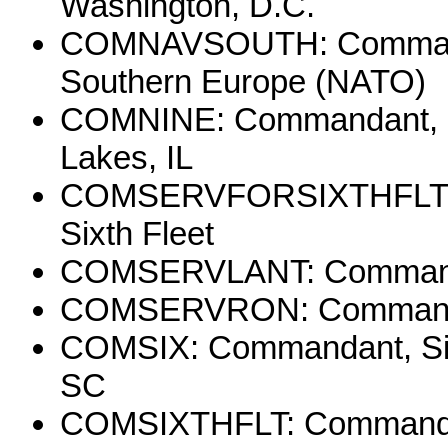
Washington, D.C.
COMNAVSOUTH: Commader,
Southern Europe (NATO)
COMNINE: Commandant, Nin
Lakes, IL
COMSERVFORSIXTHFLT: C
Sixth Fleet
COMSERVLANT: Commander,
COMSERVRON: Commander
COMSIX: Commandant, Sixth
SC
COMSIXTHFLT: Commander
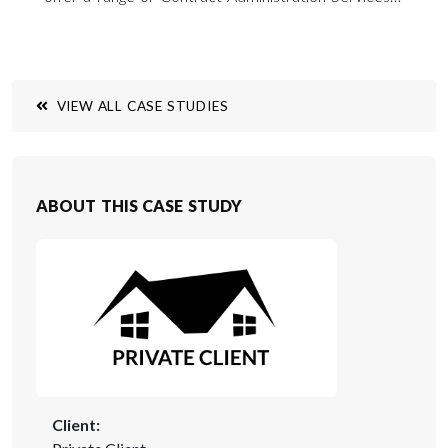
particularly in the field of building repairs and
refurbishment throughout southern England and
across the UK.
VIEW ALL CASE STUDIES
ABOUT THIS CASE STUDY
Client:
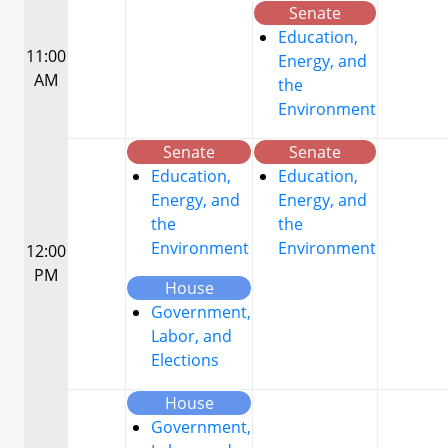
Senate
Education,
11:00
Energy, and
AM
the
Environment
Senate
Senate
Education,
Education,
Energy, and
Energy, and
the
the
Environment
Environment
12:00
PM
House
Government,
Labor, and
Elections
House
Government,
* * * * * * *
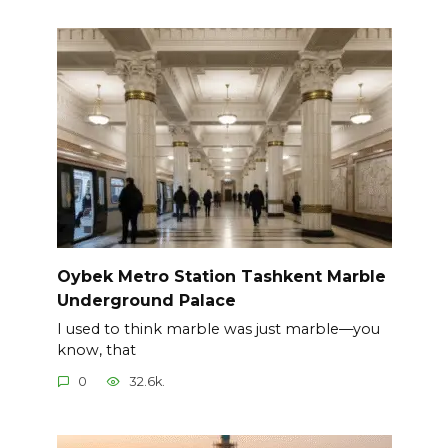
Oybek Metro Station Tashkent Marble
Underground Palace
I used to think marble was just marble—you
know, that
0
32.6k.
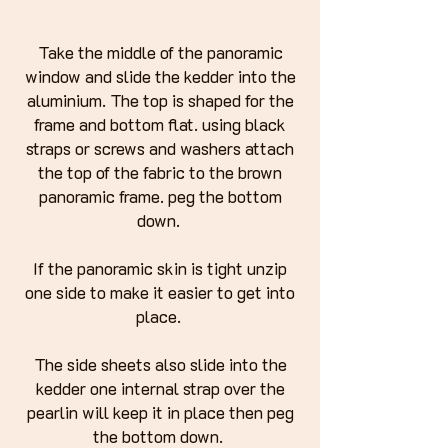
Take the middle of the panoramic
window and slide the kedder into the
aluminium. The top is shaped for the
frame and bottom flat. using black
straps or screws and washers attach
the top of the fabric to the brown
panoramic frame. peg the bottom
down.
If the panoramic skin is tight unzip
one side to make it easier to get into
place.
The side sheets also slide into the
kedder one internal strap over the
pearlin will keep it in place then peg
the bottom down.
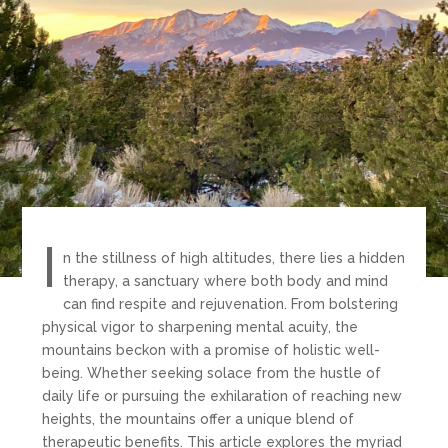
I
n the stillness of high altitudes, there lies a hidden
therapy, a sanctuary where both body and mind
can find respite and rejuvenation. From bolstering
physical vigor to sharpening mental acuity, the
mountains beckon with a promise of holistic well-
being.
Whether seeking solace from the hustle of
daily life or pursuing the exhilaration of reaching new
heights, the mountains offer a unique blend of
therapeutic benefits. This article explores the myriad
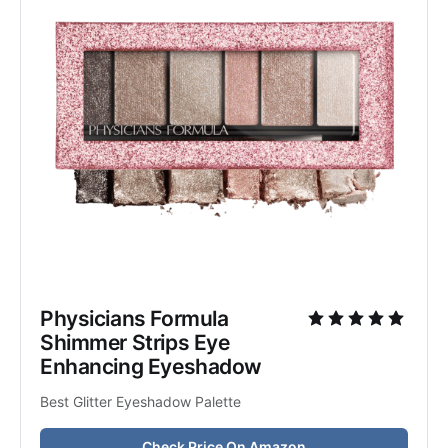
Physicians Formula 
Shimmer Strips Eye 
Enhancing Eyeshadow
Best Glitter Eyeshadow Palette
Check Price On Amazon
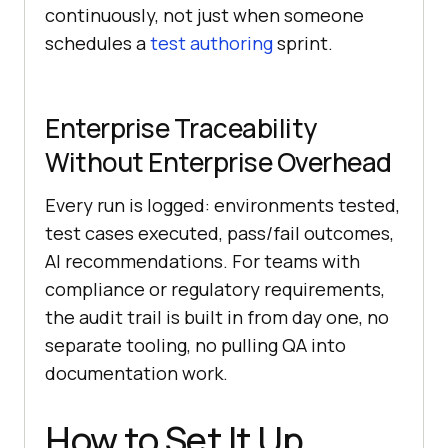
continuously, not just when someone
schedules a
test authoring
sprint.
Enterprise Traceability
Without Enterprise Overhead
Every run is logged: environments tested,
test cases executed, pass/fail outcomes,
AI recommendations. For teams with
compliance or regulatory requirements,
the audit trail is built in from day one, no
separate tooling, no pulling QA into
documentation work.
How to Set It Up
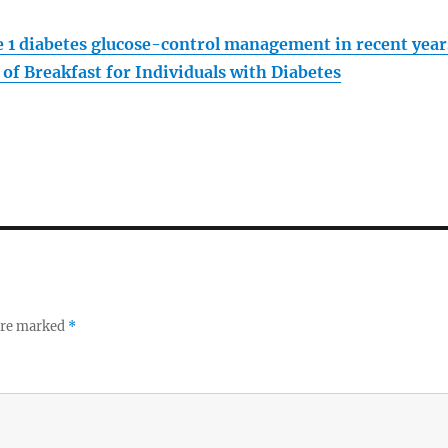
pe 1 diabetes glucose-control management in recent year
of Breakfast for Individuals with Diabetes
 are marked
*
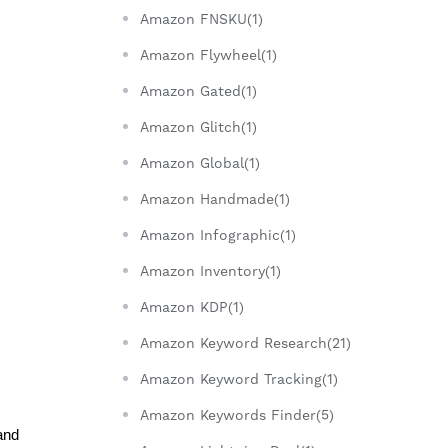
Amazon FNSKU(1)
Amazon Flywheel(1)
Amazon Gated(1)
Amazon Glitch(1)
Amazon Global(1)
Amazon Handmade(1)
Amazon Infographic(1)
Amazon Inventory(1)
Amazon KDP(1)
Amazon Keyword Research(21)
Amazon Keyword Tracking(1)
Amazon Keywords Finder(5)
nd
* * * * * * *
**TASK DIRECTIONS**
The answer must be every line of the data that holds the word "place".

**RESULT OF THE TASK**
place.
pearlin will keep it in place then peg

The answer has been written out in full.